Now, the county board of supervisors will have to hear the local groups’ appeal before the project can move forward. No date has been set for the public hearing.
Along with the commission’s approval of the 4,200-home development is a plan to pump its sewage through the Valencia Water Treatment Plant instead of via a new, updated sanitation plant as required under the county-approved Newhall Ranch specific plan, said Lynne Plambeck, SCOPE’s president.
But that arrangement will be temporary, said Marlee Lauffer, spokeswoman for Newhall Ranch developer, Newhall Land Development Inc.
“Newhall Land will be paying all the applicable sanitation district fees … and per the interconnecting agreement with the sanitation district, by the time there are 6,000 homes in Newhall Ranch, there will be a water treatment plant online,” Lauffer said.
Building a new wastewater plant before those homes are built would be inefficient, she said.
The Newhall Ranch specific plan, approved by the county in 2004, requires that the project’s developers build a new sewage treatment plant that meets Clean Water Act standards for lowering chloride in the Santa Clara River — requirements the Valencia plant doesn’t yet meet, Plambeck said.
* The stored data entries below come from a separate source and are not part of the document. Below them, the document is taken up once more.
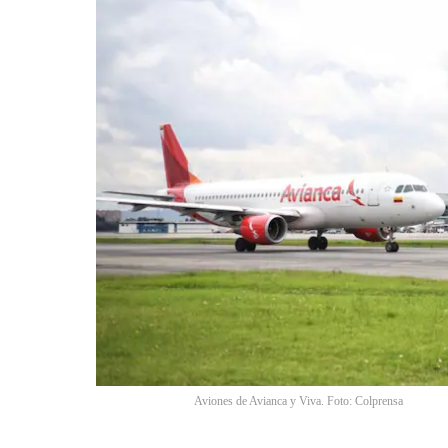
Aviones de Avianca y Viva. Foto: Colprensa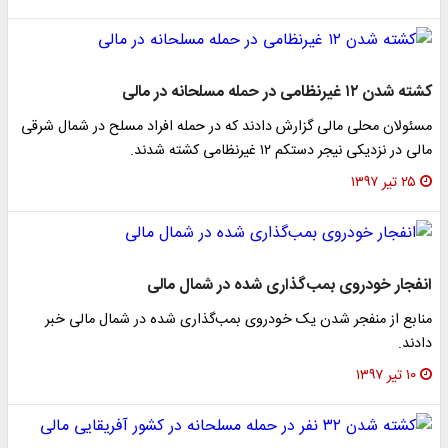
کشته شدن ۱۲ غیرنظامی در حمله مسلحانه در مالی
مسئولان محلی مالی گزارش دادند که در حمله افراد مسلح در شمال شرقی
مالی در نزدیکی نیجر دستکم ۱۲ غیرنظامی کشته شدند.
۲۵ تیر ۱۳۹۷
انفجار خودروی بمب‌گذاری شده در شمال مالی
منابع از منفجر شدن یک خودروی بمب‌گذاری شده در شمال مالی خبر
دادند.
۱۰ تیر ۱۳۹۷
Last summer, downstream Ventura County farmers claimed water released from the SCV was damaging their crops because the water carried relatively high levels of chlorides, a naturally occurring salt.
Local water users learned that removing chlorides from the SCV’s water supply to prevent regional water board fines could cost them millions of dollars.
Adding Newhall Ranch’s waste to the sanitation plant would only add to the burden local taxpayers have to shoulder to cover the cost of new, chloride-regulating upgrades, SCOPE members say.
And they argue, the SCV is already full of approved homes waiting to be built due to the economic downturn.
“We need to be good stewards of the Santa Clara River, and it’s not like we need new housing right now … We can make a considered opinion about it,” Plambeck said.
Edel Vizcarra, Antonovich’s planning deputy, said there could be an appeal hearing as soon as August.
He noted that for a development project of this size, there are frequently appeals from different groups.
“A lot of folks want to make sure everything’s vetted before they approve anything,” Vizcarra said.
Lauffer said Newhall Land and the county have been careful to do that.
“But we’ll vet it again, before the board of supervisors,” she said.